I enjoyed a FPS for the first time with Halo, I only had frustration previously with Doom 2, Turok and Half-Life. Oddworld: Stranger's Wrath was really memorable to me.

Then lots of fun with Gears of War and a really interesting universe in Mass Effect. Darksiders looks like Zelda meets God of War.

I look at the past and certainly Darksiders doesn't have the epicness of Zelda. Fable tries to capture some of that feeling, but it's hard to give the feeling of the duty of a child against Ganondorf while you stress the nature of freedom and options. On the other hand, having options is great. When I look at Fable 1, 2 and 3, I see what probably Zelda 1, 2 and 3 were, and I hope there will be better Fable games in the future, that are to Fable 1, 2 and 3 what Zelda: a Link to the Past and Zelda: Ocarina of Time are to Zelda games 1, 2 and 3. Even if it's not called Fable anymore and it stands by the name of Kingdoms of Amalur, or any other name.

I miss games like Monkey Island, Grim Fandango and Broken Sword, but when comparing Broken Sword: The Serpent's Curse with Titanfall, I feel more like playing the latter than the former. New games shadow those of the past, and so happens with genres.

I never played Civilization games or Sim City games, but I hope they become more serious, similarly to what Democracy and Capitalism games are trying to do. I think those games are more fun when they are more interesting/serious. I think we will keep seeing how games evolve and improve, and the games in the past may be special because they achieve an interesting artistic value, but the technological value of new games shadows those of the past.

We can only hope the future games, that will make use of better technology, will have at least the same artistic value as games in the past, wrt story and feelings. As I say, Zelda a Link to the Past is not one of the games that are usually considered as a prime example of what is art, but being a child in the dark, fighting rats with a recently found sword and nothing else is something with an important artistic value. This may be more significant in games like Dark Souls, though. But I don't think there is any place in Dark Souls that feels like a relief of a constant danger as Kakariko is in Zelda.
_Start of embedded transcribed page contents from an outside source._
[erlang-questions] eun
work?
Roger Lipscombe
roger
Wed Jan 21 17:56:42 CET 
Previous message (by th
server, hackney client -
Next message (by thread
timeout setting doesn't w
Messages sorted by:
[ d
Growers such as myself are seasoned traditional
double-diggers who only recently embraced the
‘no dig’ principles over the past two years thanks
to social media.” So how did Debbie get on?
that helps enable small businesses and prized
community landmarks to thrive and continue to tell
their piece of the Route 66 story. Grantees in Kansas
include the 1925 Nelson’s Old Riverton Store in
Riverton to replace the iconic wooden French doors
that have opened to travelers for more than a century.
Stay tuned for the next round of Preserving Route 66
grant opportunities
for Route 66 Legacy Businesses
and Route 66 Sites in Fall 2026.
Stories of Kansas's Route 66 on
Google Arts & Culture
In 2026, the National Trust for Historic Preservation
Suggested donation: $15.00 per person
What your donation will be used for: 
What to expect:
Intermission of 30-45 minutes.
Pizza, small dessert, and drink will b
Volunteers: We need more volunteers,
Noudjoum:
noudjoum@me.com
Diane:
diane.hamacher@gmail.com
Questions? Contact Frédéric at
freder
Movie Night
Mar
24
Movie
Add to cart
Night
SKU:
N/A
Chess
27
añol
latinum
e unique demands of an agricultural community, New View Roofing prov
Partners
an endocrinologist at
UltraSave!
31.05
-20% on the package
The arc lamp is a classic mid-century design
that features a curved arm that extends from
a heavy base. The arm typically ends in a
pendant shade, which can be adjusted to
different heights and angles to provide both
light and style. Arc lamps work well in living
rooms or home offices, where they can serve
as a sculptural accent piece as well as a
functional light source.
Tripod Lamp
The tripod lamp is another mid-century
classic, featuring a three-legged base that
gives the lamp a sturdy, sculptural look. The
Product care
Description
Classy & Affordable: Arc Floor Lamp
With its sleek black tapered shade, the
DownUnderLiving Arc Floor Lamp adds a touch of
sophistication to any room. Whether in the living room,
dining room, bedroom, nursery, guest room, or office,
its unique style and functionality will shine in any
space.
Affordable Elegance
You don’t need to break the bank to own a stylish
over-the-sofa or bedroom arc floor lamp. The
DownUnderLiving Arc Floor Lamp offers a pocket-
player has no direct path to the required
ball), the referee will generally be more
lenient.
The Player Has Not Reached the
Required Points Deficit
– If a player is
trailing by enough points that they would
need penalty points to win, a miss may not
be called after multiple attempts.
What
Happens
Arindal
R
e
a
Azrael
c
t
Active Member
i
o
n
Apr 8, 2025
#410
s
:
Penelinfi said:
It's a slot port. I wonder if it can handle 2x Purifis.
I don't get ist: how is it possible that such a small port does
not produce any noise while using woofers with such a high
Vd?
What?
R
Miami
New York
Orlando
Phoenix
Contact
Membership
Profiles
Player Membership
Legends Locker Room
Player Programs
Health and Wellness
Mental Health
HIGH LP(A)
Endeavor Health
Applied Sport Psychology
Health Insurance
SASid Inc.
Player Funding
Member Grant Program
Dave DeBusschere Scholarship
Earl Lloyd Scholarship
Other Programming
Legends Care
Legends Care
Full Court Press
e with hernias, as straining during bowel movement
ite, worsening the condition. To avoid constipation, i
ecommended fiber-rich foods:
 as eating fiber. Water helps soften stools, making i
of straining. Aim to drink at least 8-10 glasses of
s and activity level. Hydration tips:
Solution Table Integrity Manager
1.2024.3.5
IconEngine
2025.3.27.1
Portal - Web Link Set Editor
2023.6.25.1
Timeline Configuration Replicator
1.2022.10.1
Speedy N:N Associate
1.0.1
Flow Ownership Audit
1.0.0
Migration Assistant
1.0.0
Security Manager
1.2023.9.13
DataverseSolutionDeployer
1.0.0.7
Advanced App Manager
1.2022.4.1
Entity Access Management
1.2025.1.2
I really hope games do not become too market oriented and try to achieve quality and artistic value even if that means reducing the return of the investment, but I'm afraid this is only going to happen by chance or mistake. Mass Effect was great, but there were great complains about the ending in Mass Effect 3. After all, if that's the end and there is no ME4 planned, there is no reason to bother at all, or there is?

#9 Posted by Trylks (829 posts) -

I played the first one and I don't feel like playing any other AC game.

So maybe you can consider it's a great game because it's completely satisfying...

#10 Posted by Trylks (829 posts) -

@ki11tank: playing easy games is dull and boring, its actually like the worst work in the world, a bunch of things to do that are not any rewarding because they were not any challenging.

You can see my activity here: http://raptr.com/trylks/wall

Last time I played a game was september. I may not play much, but if I play I want a challenge. If a game lasts for 80 hours, that usually means a whole year, and I'm fine with it. There are quite a few interesting games out there, but if I don't play all of them I'm fine with it, because I have a life and going through a game is not a priority in my life, I don't need to have finished any number of games by the end of the year or month.

Work hard, party hard, play hard.

If I'm too tired to play, which happens sometimes, I spend some time on the forums, I watch some series, read a book, whatever. Games are there for the challenge. The story may be good or not, but usually TV series have better stories (and are "easier").

"I don't know why people get so sensitive"

I don't like people making false statements. But I'm just a PhD student with a crappy salary that cares about that to publish (correct) papers, if I was an executive in finance maybe I could be thinking wrongly (with a flawed logic and implicit wrong assumptions), stating wrong things and basing my decisions in wrong information, why not?